Project Blu will launch its new ‘ghost fishing net’ collection made of recycled gear in September 2020. The UK based business with manufacturing facilities in Tuscany, Italy, wants to use discarded nets to make sustainable design accessories for pets.
Behind the initiative, there is the goal to solve two issues at the same time: harmful materials in the oceans and harmful materials in pet owners’ houses.
“We are on a mission to prove sustainability and style can work in harmony,” they state. “We call it Eco-Chic.”
Before Project Blu was formed, its founder Geryn Evans had been designing and manufacturing pet products for over four years. The original brand (Ralph & Co) was created as a disruptive concept brand that offered high quality, scalable and affordable designs. It offered dog beds, collars, leashes and toys all made in Italy and available in retailers like John Lewis and Joules.

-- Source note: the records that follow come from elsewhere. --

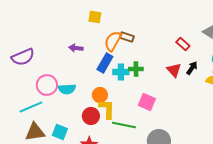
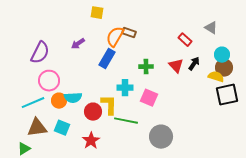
purple arrow: (76, 48) -> (78, 44), turned -40
purple semicircle: (23, 57) -> (40, 53), moved, turned -40
green cross: (136, 69) -> (146, 67), moved
cyan cross: (121, 72) -> (125, 88), moved
cyan semicircle: (67, 89) -> (73, 98), moved
orange circle: (100, 95) -> (59, 101), moved

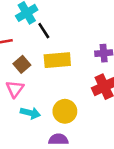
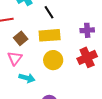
black line: (44, 31) -> (49, 12), moved
yellow circle: (65, 111) -> (53, 60), moved

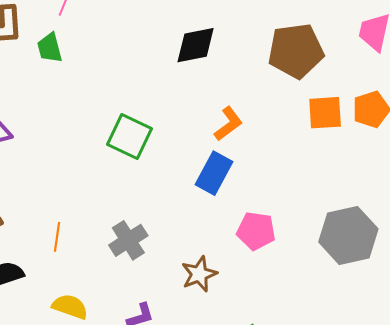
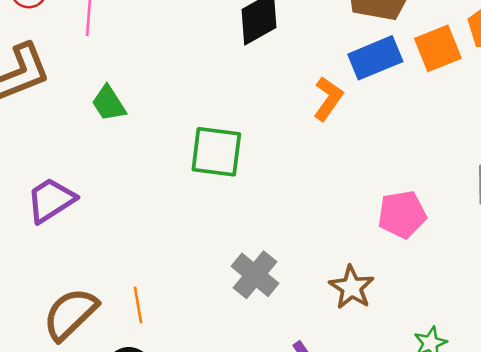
green trapezoid: (50, 48) -> (109, 103), moved
blue rectangle: (214, 173) -> (375, 58), moved, turned 57
orange line: (57, 237) -> (138, 305), moved

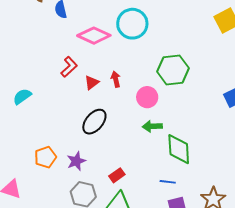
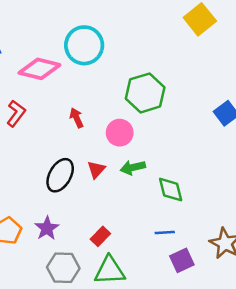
red triangle: (92, 83) -> (96, 169), moved
green diamond: (179, 149) -> (171, 190), size x0.7

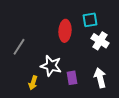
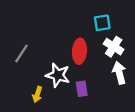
red ellipse: (65, 31) -> (79, 51), moved
white arrow: (100, 78) -> (119, 73), moved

During this time, he realized that the market was dominated by mass produced, unsustainable and low quality articles. For instance, the production and recycling of virgin polyester as well as traditional leather used for these articles can have a strong impact on the environment.
“There has been very little eco-friendly innovation in this category,” Evans says. “It became quite clear that pet accessories had a significant negative impact on our planet.”
It was just a matter of finding the right materials to substitute the wrong ones.
The brand, launched in May 2019, initially produced beds, collar and leads by converting ocean-bound plastic and recycled clothing. Since then, other product innovations like recycled leather were introduced. In the first 12 months, they sold over 87,000 products made from over 6 million plastic bottles.
Yet, bottles are only part of the waste problem. It is estimated that over 640,000 tons of fishing gear is lost or discarded in the oceans every year, not really dissolving for centuries and so causing detrimental problems to the marine life that gets caught in.
The fishing net solution was inspired by the work of Bureo, a brand that converts fishing nets into skateboards and that is now working closely with Patagonia to expand the offering. After researching the production methods required and identifying a source of fishing nets in Europe, the idea started to become a reality.
“Project Blu was born from a desire to drive positive change within the pet industry and tackle these harmful issues,” Evans says. “ It is our mission to prove that brands can be sustainable, stylish and profitable.”
They partnered with the Danish recycling company Plastix Global to convert nets into a number of ‘plastic style’ pet products like feeding bowls and litter trays.
After they finalized the designs and samples, Project Blu analyzed if the products were feasible in terms of affordable, competitiveness along the supply chain, scalability and secondary environmental impacts.
The production process starts by sourcing fishing nets, trawls and ropes from a number of ports, net makers and plastics collectors globally. The materials are sorted, divided into the different types of plastics and colors, shredded, washed, separated and converted into pellets. Project Blu then combines these pellets with post-consumer plastic waste and injection mould the materials to convert the end product.
Evans says that “Project Blu is on a mission to revolutionize the pet accessories market” and he adds: “Consumer appetite to our products has been overwhelmingly positive but the truth is, we are only just getting started.”
“Our ambition is to offer a full range of sustainable pet products that can compete in terms of price, placement and style on a global scale. Our main focus has been on the European market but we aim to prioritize direct-to-consumer channels and expand into North America in September, and other key pet markets including Brazil, Japan, South Korea and Australia in 2021.”
Project Blu received investment from Mars, R/GA and Michelson Found Animals. They would like to expand into new markets, for example home furnishings, next year.